Moorhead said the video recalled the time when Steve Jobs addressed the press on "antennagate" in 2010. Antennagate was the name Jobs gave to the controversy over the iPhone 4 when some users complained of dropped calls when touching the edge of the phone, a gesture which bridged a gap separating two antennas.
Analyst Jack Gold of J.Gold Associates, said the video was "exactly what Samsung needed to do to maintain consumer confidence in their products."
Gold said not all vendors would have produced such a video, which called attention to its exchange process and other steps the vendor has taken. "Samsung has taken the initiative to make things right and I suspect most consumers will be pleased … Samsung will likely suffer no ill will long term."
The exchange and refund process might be potentially costly to Samsung, he added, but "it puts a halt to the negative perception and helps them remain a reputable supplier of products in the consumer's eyes."

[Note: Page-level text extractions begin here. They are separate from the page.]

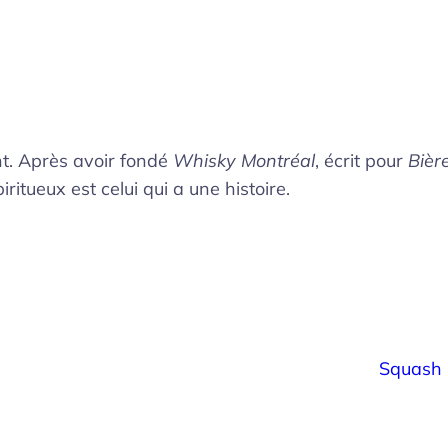
nt. Après avoir fondé
Whisky Montréal
, écrit pour
Bière
iritueux est celui qui a une histoire.
Squash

Jeff Kagan, an independent analyst, was less charitable. On a scale of 1 to 10 for effectiveness, he gave the Samsung video a 5.
“It’s an effort, but not strong enough to make a difference,” Kagan said. "The damage is done. Their brand is now damaged. The only question is how deep will that damage go and how long will that damage last?
"If anyone get’s injured, this will escalate very quickly.”